[Prompt] Using the data below, show every line where the word "matrícula" occurs.

[Dataset entries]
------------------------

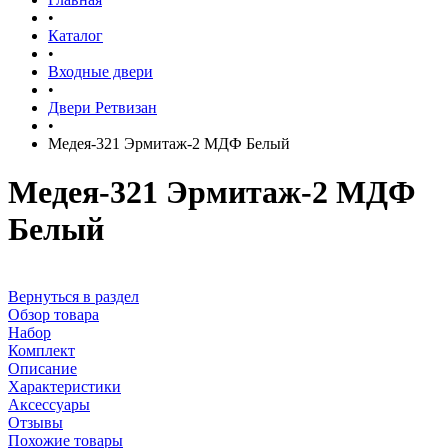
•
Каталог
•
Входные двери
•
Двери Ретвизан
•
Медея-321 Эрмитаж-2 МДФ Белый
Медея-321 Эрмитаж-2 МДФ
Белый
Вернуться в раздел
Обзор товара
Набор
Комплект
Описание
Характеристики
Аксессуары
Отзывы
Похожие товары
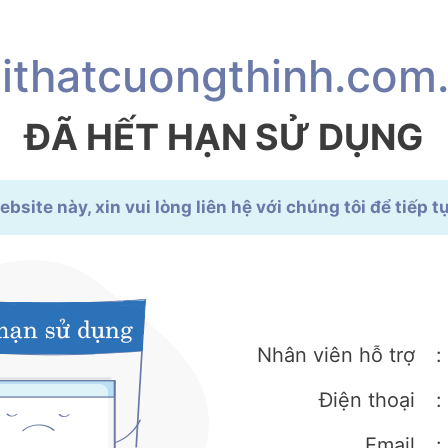
ithatcuongthinh.com
ĐÃ HẾT HẠN SỬ DỤNG
site này, xin vui lòng liên hệ với chúng tôi để tiếp 
Nhân viên hỗ trợ
:
Điện thoại
:
Email
:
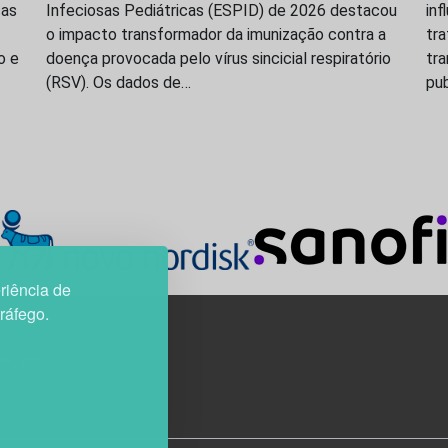
ças
Infeciosas Pediátricas (ESPID) de 2026 destacou
inf
o impacto transformador da imunização contra a
tr
o e
doença provocada pelo vírus sincicial respiratório
tr
(RSV). Os dados de…
pu
riência de
tráfego.
3H, esc. 37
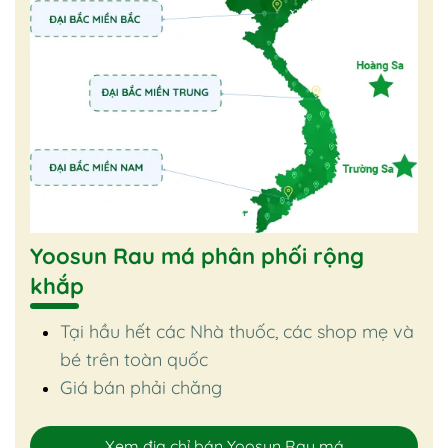
Yoosun Rau má phân phối rộng
khắp
Tại hầu hết các Nhà thuốc, các shop mẹ và
bé trên toàn quốc
Giá bán phải chăng
Xem địa chỉ bán Yoosun Rau má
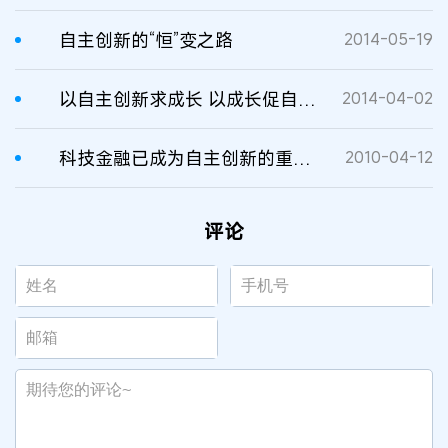
自主创新的“恒”变之路
2014-05-19
以自主创新求成长 以成长促自主创新
2014-04-02
科技金融已成为自主创新的重要支撑
2010-04-12
评论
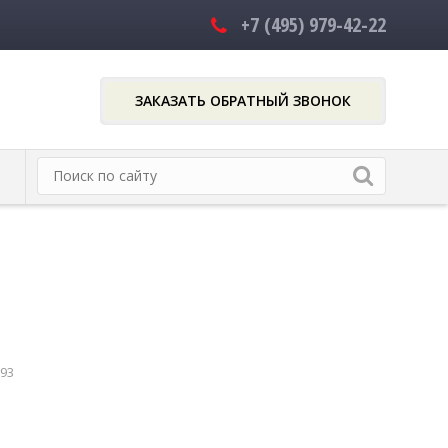
+7 (495)
979-42-22
ЗАКАЗАТЬ ОБРАТНЫЙ ЗВОНОК
93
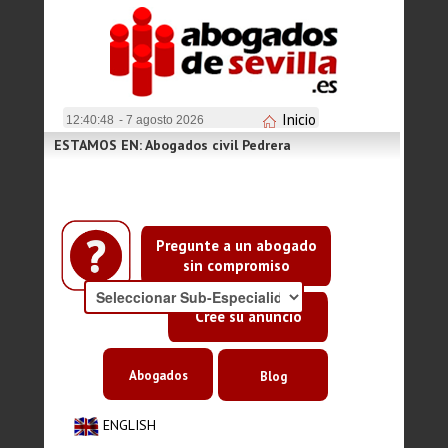
Inicio
12:40:48
- 7 agosto 2026
ESTAMOS EN: Abogados civil Pedrera
Pregunte a un abogado
sin compromiso
Cree su anuncio
Abogados
Blog
ENGLISH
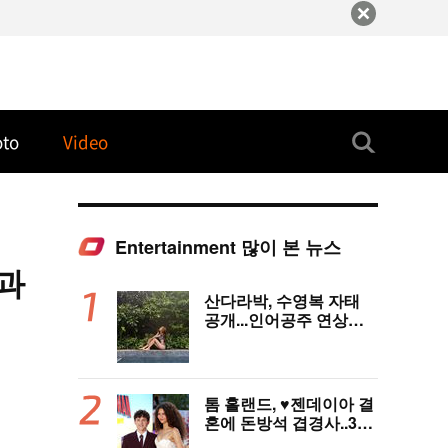
oto
Video
Entertainment 많이 본 뉴스
과
산다라박, 수영복 자태
공개...인어공주 연상케
하는 비키니+갈색머리
톰 홀랜드, ♥︎젠데이아 결
혼에 돈방석 겹경사..350
억원 번다 [Oh!llywood]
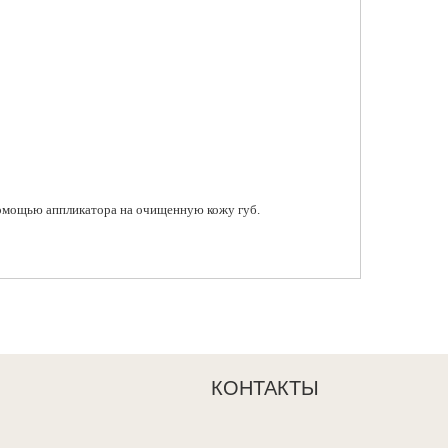
помощью аппликатора на очищенную кожу губ.
КОНТАКТЫ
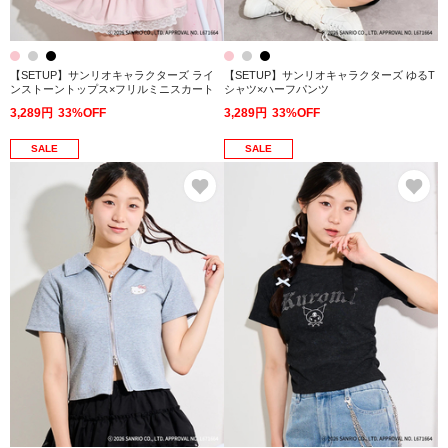
【SETUP】サンリオキャラクターズ ライ
【SETUP】サンリオキャラクターズ ゆるT
ンストーントップス×フリルミニスカート
シャツ×ハーフパンツ
3,289円
33%OFF
3,289円
33%OFF
SALE
SALE
お気に入り
お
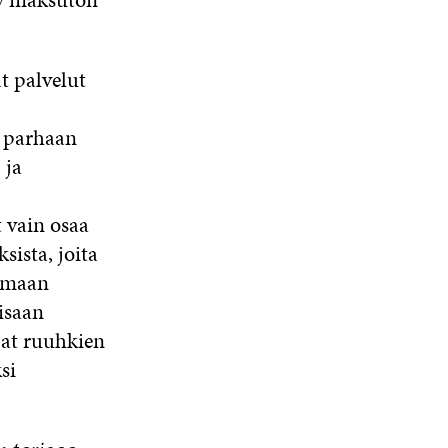
t palvelut
n parhaan
 ja
 vain osaa
sista, joita
nomaan
iisaan
at ruuhkien
si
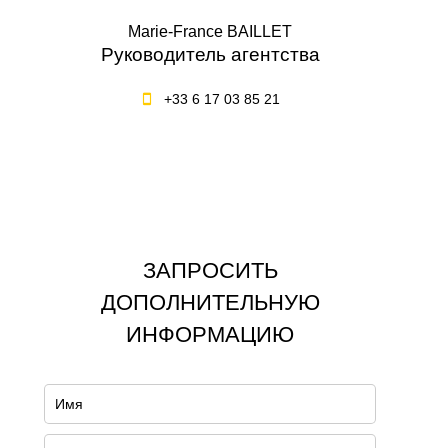
Marie-France BAILLET
Руководитель агентства
+33 6 17 03 85 21
ЗАПРОСИТЬ
ДОПОЛНИТЕЛЬНУЮ
ИНФОРМАЦИЮ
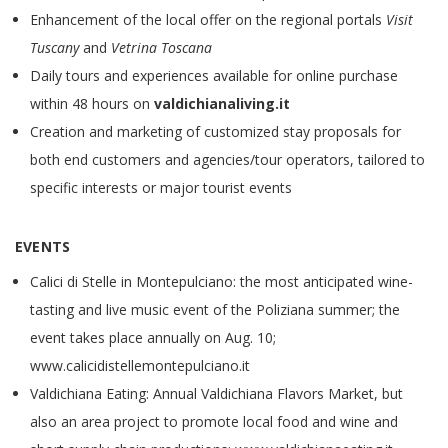
Enhancement of the local offer on the regional portals
Visit
Tuscany
and
Vetrina Toscana
Daily tours and experiences available for online purchase
within 48 hours on
valdichianaliving.it
Creation and marketing of customized stay proposals for
both end customers and agencies/tour operators, tailored to
specific interests or major tourist events
EVENTS
Calici di Stelle in Montepulciano: the most anticipated wine-
tasting and live music event of the Poliziana summer; the
event takes place annually on Aug. 10;
www.calicidistellemontepulciano.it
Valdichiana Eating: Annual Valdichiana Flavors Market, but
also an area project to promote local food and wine and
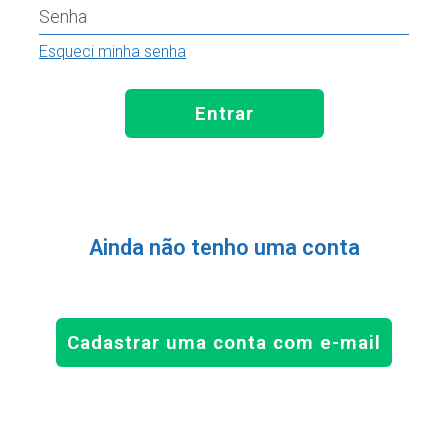
Senha
Esqueci minha senha
Entrar
Ainda não tenho uma conta
Cadastrar uma conta com e-mail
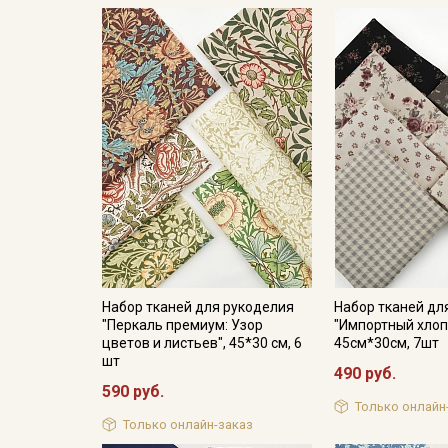
Набор тканей для рукоделия
Набор тканей дл
"Перкаль премиум: Узор
"Импортный хлоп
цветов и листьев", 45*30 см, 6
45см*30см, 7шт
шт
490 руб.
590 руб.
Только онлайн
Только онлайн-заказ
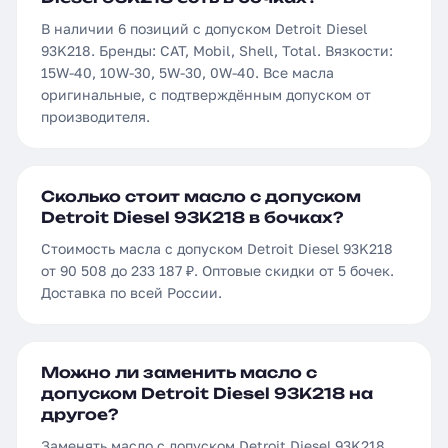
В наличии 6 позиций с допуском Detroit Diesel
93K218. Бренды: CAT, Mobil, Shell, Total. Вязкости:
15W-40, 10W-30, 5W-30, 0W-40. Все масла
оригинальные, с подтверждённым допуском от
производителя.
Сколько стоит масло с допуском
Detroit Diesel 93K218 в бочках?
Стоимость масла с допуском Detroit Diesel 93K218
от 90 508 до 233 187 ₽. Оптовые скидки от 5 бочек.
Доставка по всей России.
Можно ли заменить масло с
допуском Detroit Diesel 93K218 на
другое?
Заменять масло с допуском Detroit Diesel 93K218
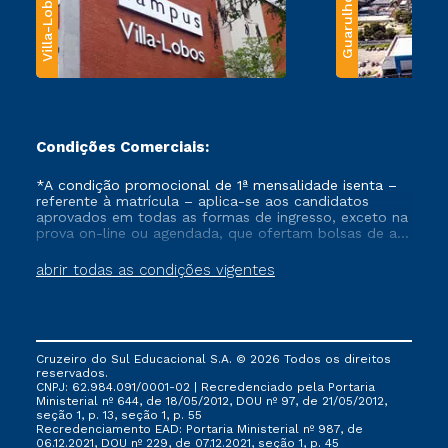
Villa-Lobos
Guarulhos
Condições Comerciais:
*A condição promocional de 1ª mensalidade isenta –
referente à matrícula – aplica-se aos candidatos
aprovados em todas as formas de ingresso, exceto na
prova on-line ou agendada, que ofertam bolsas de até
50% de desconto, ambos ingressantes no semestre
vigente, que ainda não tenham efetivado e/ou não
abrir todas as condições vigentes
tenham cancelado ou trancado sua matrícula em uma
das Instituições da Cruzeiro do Sul Educacional, no
período de um ano. Tais condições não se aplicam
aos cursos de Medicina, e também para matriculados
via FIES, Prouni e outros programas governamentais, e
Cruzeiro do Sul Educacional S.A. © 2026 Todos os direitos
não se acumula com nenhuma outra campanha
reservados.
ofertada pela Instituição.
CNPJ: 62.984.091/0001-02 | Recredenciado pela Portaria
Ministerial nº 644, de 18/05/2012, DOU nº 97, de 21/05/2012,
seção 1, p. 13, seção 1, p. 55
Recredenciamento EAD: Portaria Ministerial nº 987, de
06.12.2021, DOU nº 229, de 07.12.2021, seção 1, p. 45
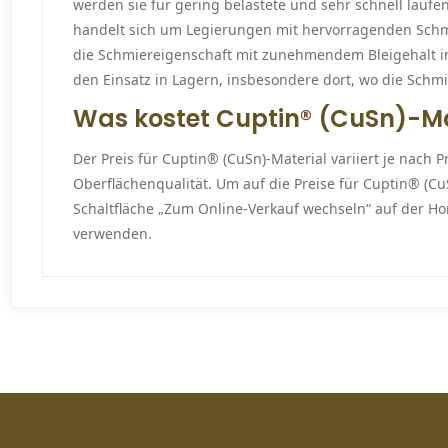
werden sie für gering belastete und sehr schnell laufe
handelt sich um Legierungen mit hervorragenden Schm
die Schmiereigenschaft mit zunehmendem Bleigehalt i
den Einsatz in Lagern, insbesondere dort, wo die Schm
Was kostet Cuptin® (CuSn)-Ma
Der Preis für Cuptin® (CuSn)-Material variiert je nach 
Oberflächenqualität. Um auf die Preise für Cuptin® (Cu
Schaltfläche „Zum Online-Verkauf wechseln“ auf der
verwenden.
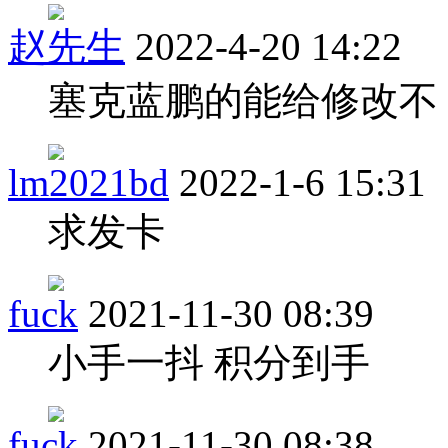
赵先生
2022-4-20 14:22
塞克蓝鹏的能给修改不
lm2021bd
2022-1-6 15:31
求发卡
fuck
2021-11-30 08:39
小手一抖 积分到手
fuck
2021-11-30 08:38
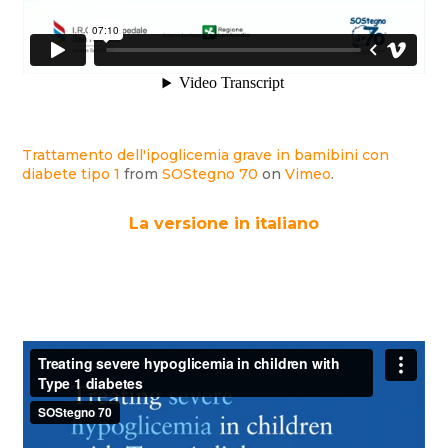
Trattamento dell'ipoglicemia grave in bamibini con
diabete tipo 1
from
SOStegno 70
on
Vimeo
.
La versione in italiano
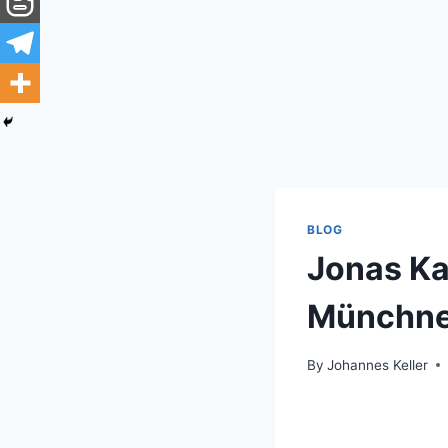
BLOG
Jonas Ka
Münchner
By
Johannes Keller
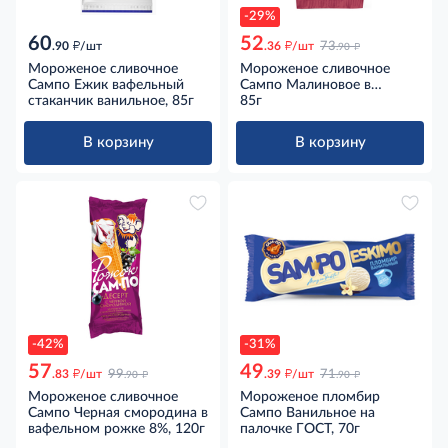
-29%
60
52
д
д
д
.90
/шт
.36
/шт
73
.90
Мороженое сливочное
Мороженое сливочное
Сампо Ежик вафельный
Сампо Малиновое в
стаканчик ванильное, 85г
вафельном стаканчике
85г
ГОСТ, 85г
В корзину
В корзину
-42%
-31%
57
49
д
д
д
д
.83
/шт
99
.39
/шт
71
.90
.90
Мороженое сливочное
Мороженое пломбир
Сампо Черная смородина в
Сампо Ванильное на
вафельном рожке 8%, 120г
палочке ГОСТ, 70г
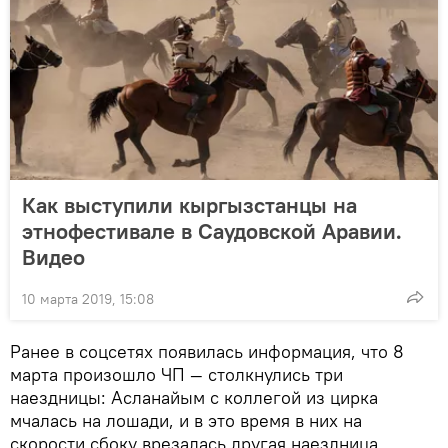
Как выступили кыргызстанцы на
этнофестивале в Саудовской Аравии.
Видео
10 марта 2019, 15:08
Ранее в соцсетях появилась информация, что 8
марта произошло ЧП — столкнулись три
наездницы: Асланайым с коллегой из цирка
мчалась на лошади, и в это время в них на
скорости сбоку врезалась другая наездница,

------------------------

[Exercise result]
referente à matrícula – aplica-se aos candidatos
tenham cancelado ou trancado sua matrícula em uma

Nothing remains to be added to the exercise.